Pada bidang hukum, Jokowi gagal mengelola Program Legislasi Nasional (Prolegnas) dan kewenangan legislasinya untuk memproduksi berbagai UU yang secara nyata dibutuhkan oleh rakyat. Publik juga belum memperoleh keyakinan atas kinerja penegak hukum dan integritas pejabat di bidang hukum. Kementerian Hukum dan HAM, belum efektif menjadi pejabat publik dan lebih merepresentasikan diri sebagai wakil partai dan menjadi pelindung kepentingan politik partai.
Pada bidang HAM, prestasi Jokowi hanya menerbitkan Perpres No. 75/2005 Tentang RANHAM 2015-2019, dengan materi muatan yang mirip program kerja lembaga kajian bukan sebagai rencana pemerintah. Kualitas RANHAM sangat buruk dibanding sebelumnya. Sisanya, Jokowi melalui para pembantunya hanya bikin gaduh dengan ide rekonsiliasi tanpa pengungkapan kebenaran. Gagasan menyesatkan ini sampai sekarang terus bergulir. Empat (4) tahun ini juga pelanggaran HAM terjadi, Tolikara, Aceh Singkil, Lumajang, pembiaran pengungsi Syiah dan Ahmadiyah, kriminalisasi kebebasan berpendapat, berekspresi, dll.

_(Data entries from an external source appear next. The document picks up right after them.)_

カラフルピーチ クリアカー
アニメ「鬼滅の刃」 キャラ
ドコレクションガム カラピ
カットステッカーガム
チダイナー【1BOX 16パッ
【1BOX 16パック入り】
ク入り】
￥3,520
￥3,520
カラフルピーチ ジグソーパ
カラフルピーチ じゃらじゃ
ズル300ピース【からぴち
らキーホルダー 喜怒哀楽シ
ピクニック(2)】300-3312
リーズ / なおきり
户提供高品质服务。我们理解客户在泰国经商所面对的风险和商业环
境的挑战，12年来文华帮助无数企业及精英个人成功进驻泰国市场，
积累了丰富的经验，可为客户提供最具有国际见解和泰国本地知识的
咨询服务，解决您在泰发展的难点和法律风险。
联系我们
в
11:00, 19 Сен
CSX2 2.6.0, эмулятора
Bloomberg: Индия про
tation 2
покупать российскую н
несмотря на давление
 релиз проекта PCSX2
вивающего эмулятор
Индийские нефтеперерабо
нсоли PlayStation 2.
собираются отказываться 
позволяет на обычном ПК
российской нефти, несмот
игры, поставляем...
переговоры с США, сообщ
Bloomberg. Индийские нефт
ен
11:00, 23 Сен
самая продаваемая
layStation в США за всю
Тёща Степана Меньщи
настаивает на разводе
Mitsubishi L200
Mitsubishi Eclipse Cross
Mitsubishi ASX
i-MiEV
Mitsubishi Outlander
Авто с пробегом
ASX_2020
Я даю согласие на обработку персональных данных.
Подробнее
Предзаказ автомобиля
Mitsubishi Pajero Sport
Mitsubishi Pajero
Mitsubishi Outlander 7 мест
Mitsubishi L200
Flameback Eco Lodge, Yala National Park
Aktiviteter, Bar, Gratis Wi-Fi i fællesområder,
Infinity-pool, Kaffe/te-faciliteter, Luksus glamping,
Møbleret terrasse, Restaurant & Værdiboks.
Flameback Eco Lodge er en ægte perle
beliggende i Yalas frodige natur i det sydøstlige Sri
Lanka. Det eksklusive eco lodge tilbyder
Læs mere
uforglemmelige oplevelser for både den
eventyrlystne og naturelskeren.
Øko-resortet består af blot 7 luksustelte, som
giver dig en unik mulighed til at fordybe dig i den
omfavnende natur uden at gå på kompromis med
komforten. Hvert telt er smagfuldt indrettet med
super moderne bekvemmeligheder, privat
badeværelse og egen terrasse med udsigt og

Padahal, jika kita periksa, maka terdapat janji-janji yang semestinya bisa ditunaikan dan akan membawa kemajuan republik antara lain: Dalam visi misi Jokowi-JK, yang nantinya akan menjadi bagian tak terpisahkan dari rencana pembangunan jangka menengah nasional (RPJMN) 2014-2019, mereka berjanji: akan memperkuat kehadiran negara dalam reformasi sistem hukum dan penegakan hukum yang bebas korupsi, bermartabat, dan terpercaya; mengevaluasi produk hukum yang diskiminatif, mengevaluasi produk hukum yang bertentangan dengan HAM; dan membentuk pengadilan HAM untuk mengungkap kebenaran dan memberikan keadilan bagi korban pelanggaran HAM masa lalu.

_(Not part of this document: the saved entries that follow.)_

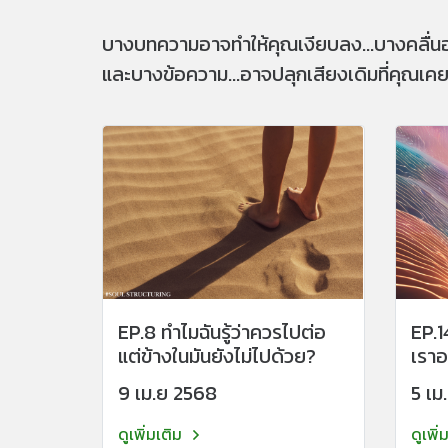
บางบทความอาจทำให้คุณเงียบลง...บางคลื่น
และบางข้อความ...อาจปลุกเสียงเดิมที่คุณเคยเป
EP.8 ทำไมฉันรู้ว่าควรไปต่อ
EP.1
แต่ข้างในมันยังไม่ไปด้วย?
เราอ
Dim
9 เม.ย 2568
5 เม
ดูเพิ่มเติม
ดูเพิ่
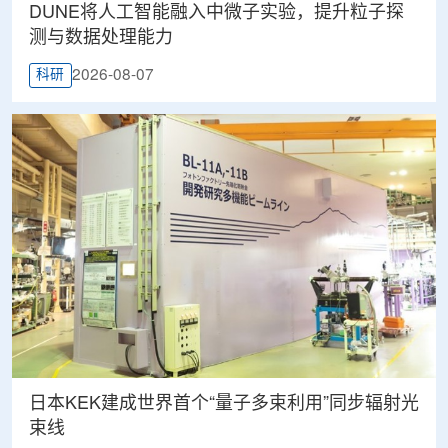
DUNE将人工智能融入中微子实验，提升粒子探
测与数据处理能力
2026-08-07
科研
日本KEK建成世界首个“量子多束利用”同步辐射光
束线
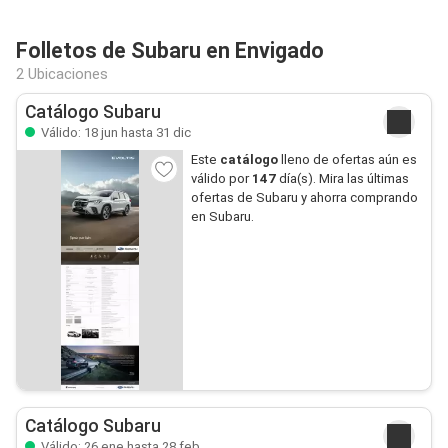
Folletos de Subaru en Envigado
2 Ubicaciones
Catálogo Subaru
Válido: 18 jun hasta 31 dic
Este
catálogo
lleno de ofertas aún es
válido por
147
día(s). Mira las últimas
ofertas de Subaru y ahorra comprando
en Subaru.
Catálogo Subaru
Válido: 26 ene hasta 28 feb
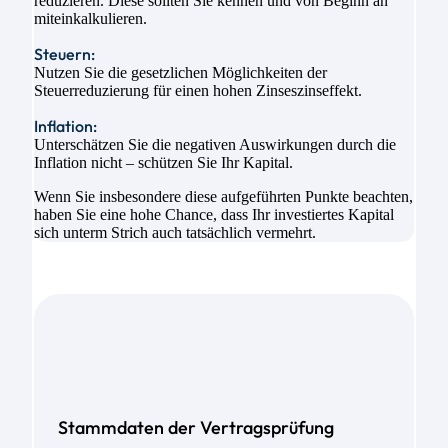
reduzieren. Diese sollten Sie kennen und von Beginn an
miteinkalkulieren.
Steuern:
Nutzen Sie die gesetzlichen Möglichkeiten der
Steuerreduzierung für einen hohen Zinseszinseffekt.
Inflation:
Unterschätzen Sie die negativen Auswirkungen durch die
Inflation nicht – schützen Sie Ihr Kapital.
Wenn Sie insbesondere diese aufgeführten Punkte beachten,
haben Sie eine hohe Chance, dass Ihr investiertes Kapital
sich unterm Strich auch tatsächlich vermehrt.
Stammdaten der Vertragsprüfung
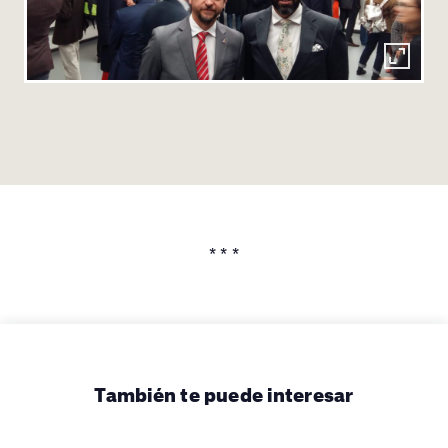
* * *
También te puede interesar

Tetapi apa yang terjadi, hingga di ujung masa kepemimpinannya, indikasi pemenuhan janji itu belum nampak. Dapat dipahami, bahwa agenda pembangunan hukum, termasuk penanganan pelanggaran HAM harus dikelola sedemikian rupa sehingga tidak menimbulkan instabilitas baru di tengah pemerintahan dan masyarakat. Harus diakui pula, bahwa di bidang hukum, pemerintah secara umum memperoleh reward yang baik dari (a) pembelaan pada isu antikorupsi dan (b) deregulasi peraturan pada sektor ekonomi dan bisnis. Selebihnya, publik masih belum menunjukkan kepuasan pada sektor pembangunan hukum dan pemajuan HAM.

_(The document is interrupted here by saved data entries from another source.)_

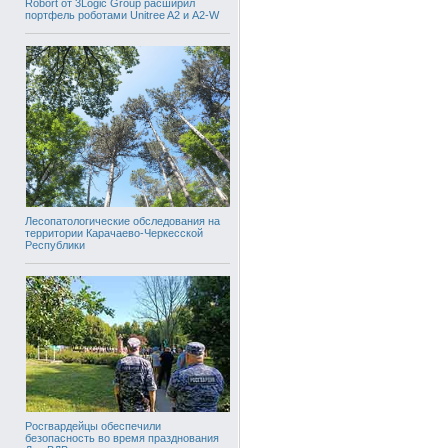
Robort от 3Logic Group расширил
портфель роботами Unitree A2 и A2-W
Лесопатологические обследования на
территории Карачаево-Черкесской
Республики
Росгвардейцы обеспечили
безопасность во время празднования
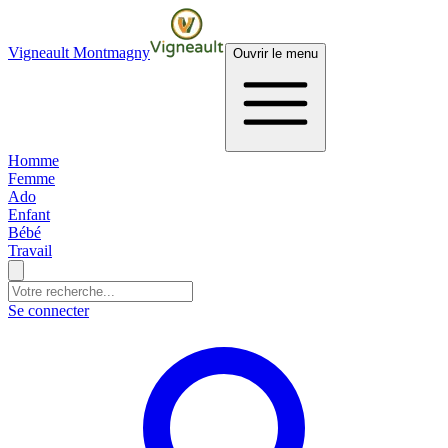
Vigneault Montmagny
Ouvrir le menu
Homme
Femme
Ado
Enfant
Bébé
Travail
Se connecter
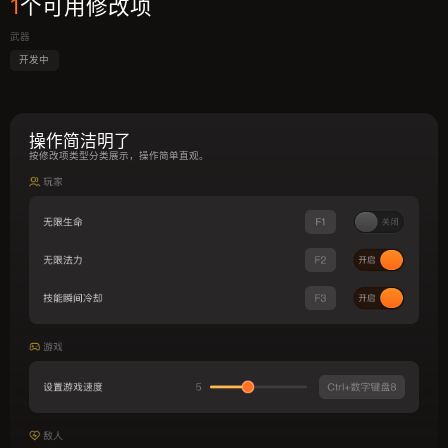
1
个可用修改项
武器
开发中
操作简洁明了
按修改项类型分类展示，操作简单直观。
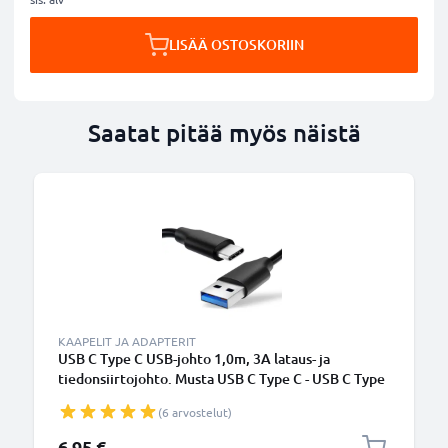
LISÄÄ OSTOSKORIIN
Saatat pitää myös näistä
KAAPELIT JA ADAPTERIT
USB C Type C USB-johto 1,0m, 3A lataus- ja
tiedonsiirtojohto. Musta USB C Type C - USB C Type
C PVC USB-kaapeli
(6 arvostelut)
6,95 €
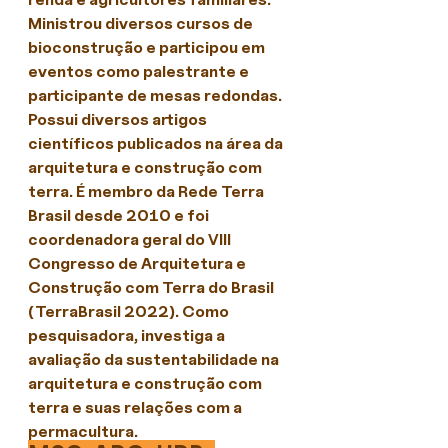
Ministrou diversos cursos de 
bioconstrução e participou em 
eventos como palestrante e 
participante de mesas redondas. 
Possui diversos artigos 
científicos publicados na área da 
arquitetura e construção com 
terra. É membro da Rede Terra 
Brasil desde 2010 e foi 
coordenadora geral do VIII 
Congresso de Arquitetura e 
Construção com Terra do Brasil 
(TerraBrasil 2022). Como 
pesquisadora, investiga a 
avaliação da sustentabilidade na 
arquitetura e construção com 
terra e suas relações com a 
permacultura.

Beberapa hal yang masih menjadi perhatian publik adalah: penanganan intoleransi. Kampanye pemerintah sudah cukup kuat tetapi dalam penegakan hukum justru menimbulkan masalah baru pada kebebasan berekspresi. Penegakan hukum juga mengena/menyasar pada kelompok minoritas. Sejumlah isu terkait tempat ibadah yang tidak bisa dibangun sangat menganggu harmoni dan terus menerus memperburuk citra Indonesia. Perlu satu langkah simbolik dari presiden untuk memperkuat citra kepemimpinan toleran dan plural; penanganan perda diskriminatif, intoleran, dan mekanisme preventif yang kuat di tubuh pemerintah untuk memastikan perda-perda dibuat dalam kerangka negara kesatuan republik Indonesia; penataan sistem pemidanaan dan lembaga pemasyarakatan; penanganan pelanggaran HAM masa lalu; politik hukum pemajuan HAM pada pemerintahan yang existing.
Atas masalah yang dikemukakan, sejumlah usulan penanganan sudah banyak disiapkan oleh kalangan masyarakat sipil; sudah didiskusikan dengan kementerian terkait termasuk KSP; dan tinggal membutuhan perintah politik presiden.
Saya mendorong, di tahun inilah waktu yang tepat bagi pemerintah untuk memenuhi rencana penanganan pelanggaran HAM masa lalu, sebagaimana tertuang dalam Nawacita dan RPRJMN. Pada tahun politik di 2018-2019 ini, presiden cukup memberikan sinyal yang menunjukkan bahwa penanganan pelanggaran HAM akan ditangani pada periode II. Apa yang sudah direncanakan, terkait pembentukan Komite Kepresidenan Penanganan Pelanggaran HAM masa lalu atau nama lainnya, diharapkan dapat direalisasikan.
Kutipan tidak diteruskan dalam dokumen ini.